[Start of Attachment]

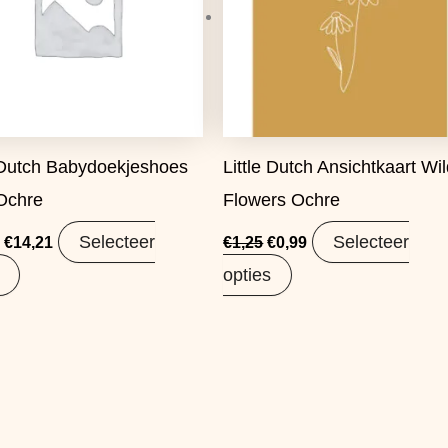
e Dutch Babydoekjeshoes
Little Dutch Ansichtkaart Wi
Ochre
Flowers Ochre
Selecteer
Selecteer
€
14,21
€
1,25
€
0,99
opties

[End of Attachment]

**Your assignment**:
Transcribe the material above word for word; images do not belong in the copy.

**Response area**:
e Dutch Babydoekjeshoes
Little Dutch Ansichtkaart Wi
Ochre
Flowers Ochre
Selecteer
Selecteer
€
14,21
€
1,25
€
0,99
opties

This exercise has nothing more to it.